#### Work to be completed
Here the job is to copy the data exactly and to exclude every image from it.

#### Material shown
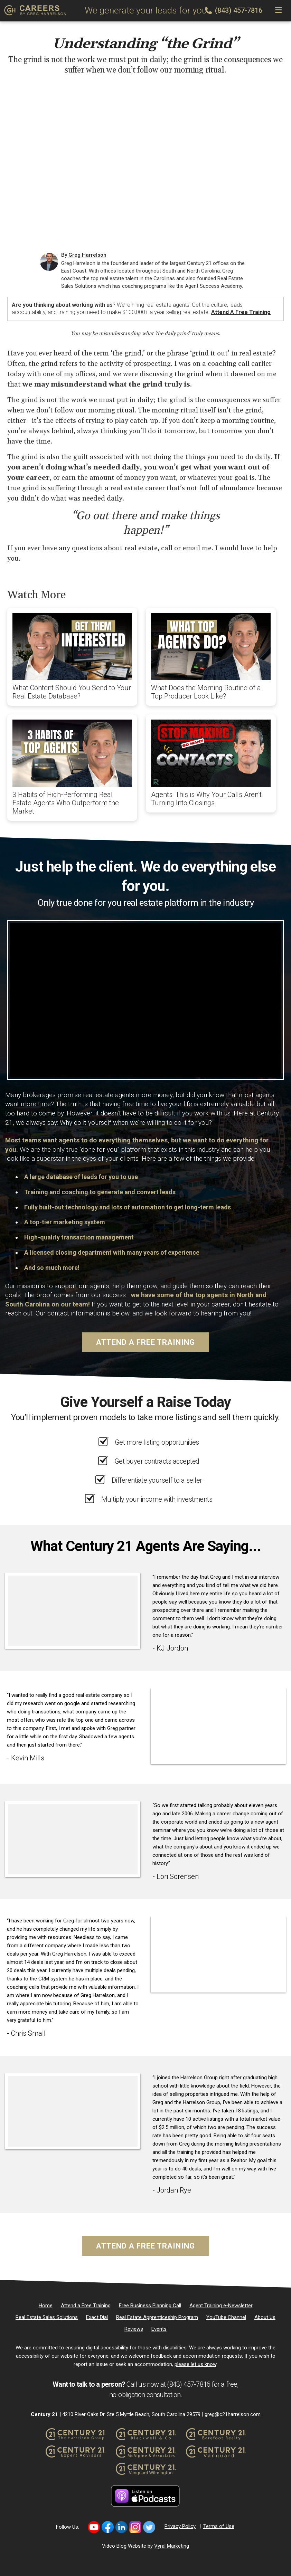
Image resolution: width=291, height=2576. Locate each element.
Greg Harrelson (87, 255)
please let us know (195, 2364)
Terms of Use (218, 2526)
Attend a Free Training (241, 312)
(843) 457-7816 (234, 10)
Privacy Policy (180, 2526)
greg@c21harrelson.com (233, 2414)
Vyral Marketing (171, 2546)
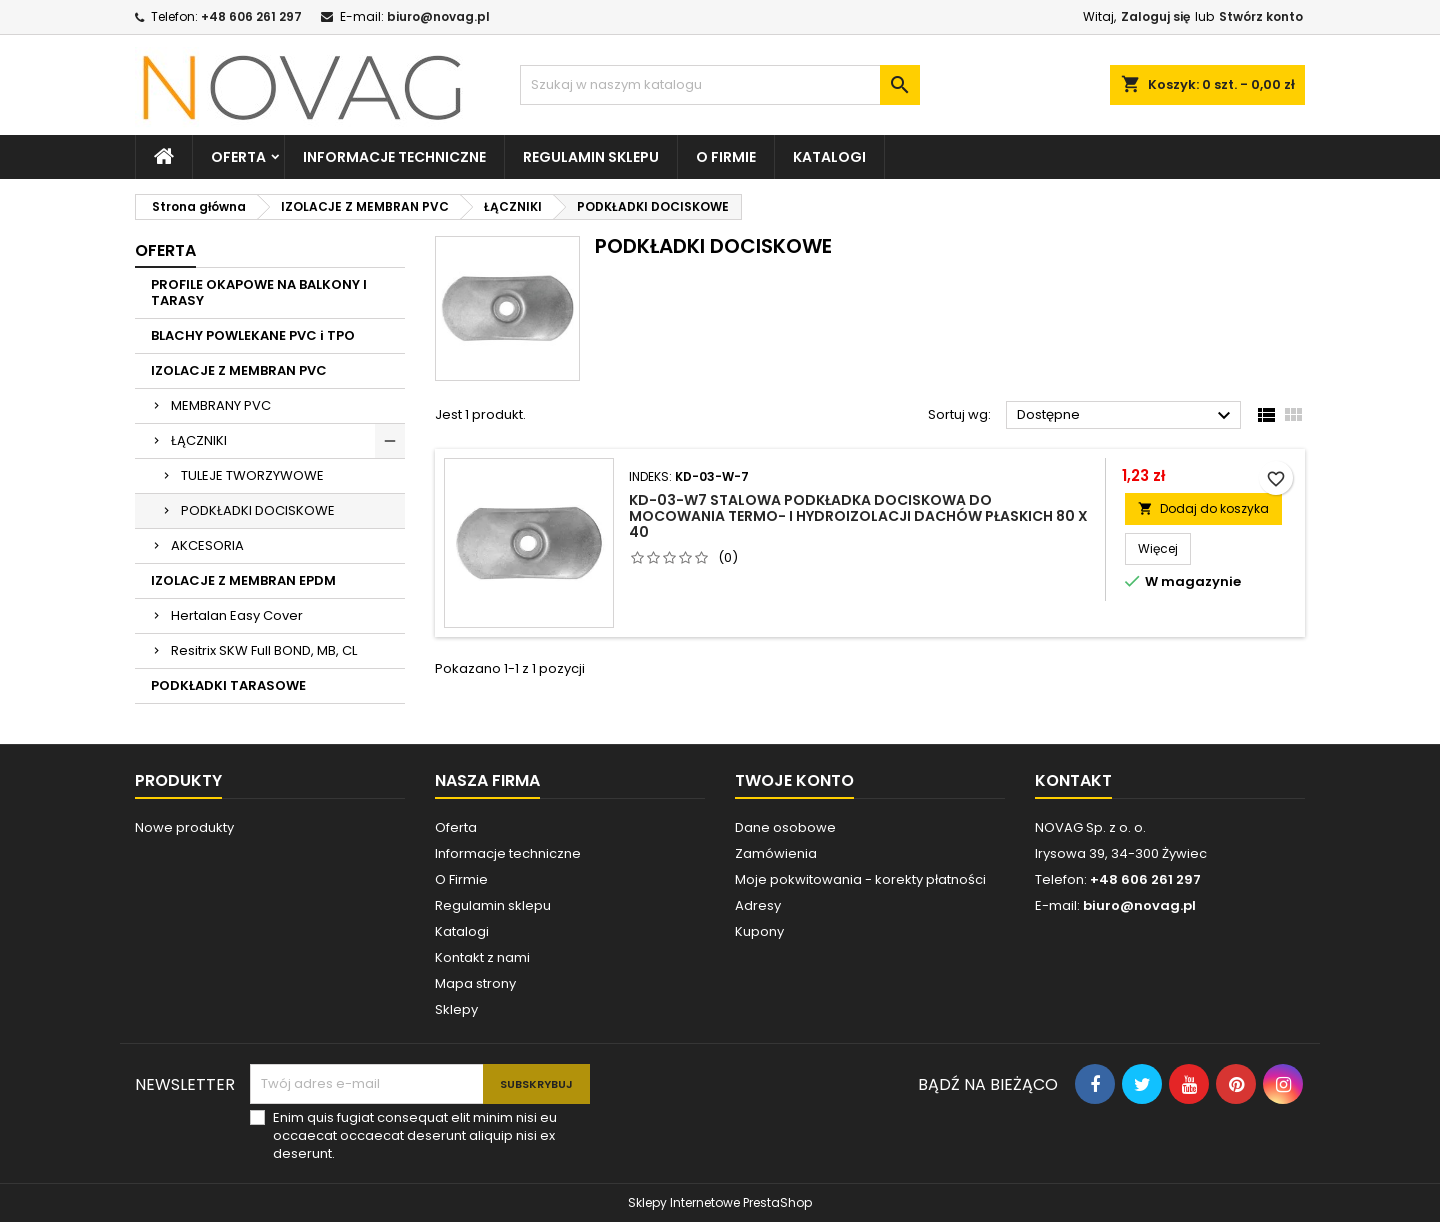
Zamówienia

#### Exercise solution
Image resolution: width=291, height=2576. Locate each element.
Greg Harrelson (87, 255)
please let us know (195, 2364)
Terms of Use (218, 2526)
Attend a Free Training (241, 312)
(843) 457-7816 (234, 10)
Privacy Policy (180, 2526)
greg@c21harrelson.com (233, 2414)
Vyral Marketing (171, 2546)
Zamówienia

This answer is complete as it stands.